Go ahead and judge this book by its cover: Gray Morrow’s Orion is exactly as enchanting as the image to the right suggests. Originally serialized (in color, at least) in Heavy Metal magazine in the late 1970s, Orion follows the swashbuckling titular hero through a fantasy land filled with high adventure. Published late last year, the oversized Orion is a book to behold—with forgiveness for its pulpy prose. For example, the opening narrative box announces:
Orion’s world is not our world but one of which the stuff of fantasies and legends are made. His enemies and conflicts are wrought of demons and sorceries, more palpable here than competitors or tension and frustration. Here powerful dark gods command men’s obeisance and magic their beliefs. The secrets of science are privy to but a few…and everyone knows they are quite mad.
The text could only be more purple if it were colored as such, and the fun part of it all is that it works when coupled with Morrow’s attention to, well, everything. Outfits vary by character—Orion is clad in bandanas, buckles, tassels, and cummerbunds; he is a pirate, after all—and the men sport impeccable facial hair, while the women are shapely and usually topless (in tune with Heavy Metal’s sensibilities). Plus, the hair! Morrow excels at flowing locks, gently tousled by an ever-present wind. The male characters are men’s men—hairy chests and bulk without any sculpted preening. Orion is the antithesis to contemporary superhero comics, and I loved the outlandish settings and ships, including an airborne armada resembling a school of giant minnows.
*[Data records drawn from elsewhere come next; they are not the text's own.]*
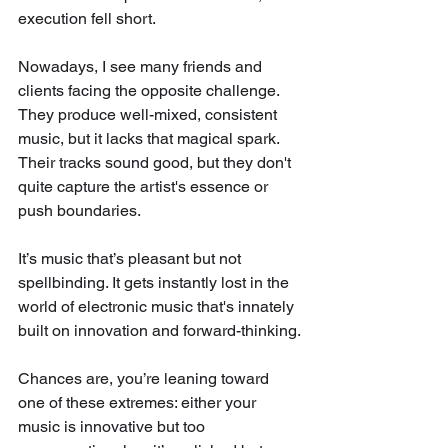
execution fell short.
Nowadays, I see many friends and 
clients facing the opposite challenge. 
They produce well-mixed, consistent 
music, but it lacks that magical spark. 
Their tracks sound good, but they don't 
quite capture the artist's essence or 
push boundaries. 
It’s music that’s pleasant but not 
spellbinding. It gets instantly lost in the 
world of electronic music that's innately 
built on innovation and forward-thinking.
Chances are, you’re leaning toward 
one of these extremes: either your 
music is innovative but too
As for the plot, the eight chapters revolve around Orion’s magical and “terrible” sword, Thorbolt, which is the envy of just about everyone. Orion alternates between keeping it and various women safe from the clutches of arch-nemesis Lamonthos. But again, stay for the visuals and enjoy the compressed narrative for its exclamation points and unabashed chest-beating.
In the bibliographic page, publisher Hermes Press notes that the initial four chapters were scanned from comics, while the last four were sourced from the late Morrow’s original artwork. Sure, there is a noticeable shift in quality between the two, but that’s part of the charm. Orion is an anachronistic artifact, a story out of time that exists thanks to the genuine love of its curators. Plus, there is a bonus story from Gray Morrow, "Edge of Chaos," that features a similarly bearded protagonist in a more science fiction setting. The overall package is a commemorative unsheathing of a lost narrative, where imagination and skill run rampant (that purple prose is infectious), and where a cover is a sure sign of the contents within.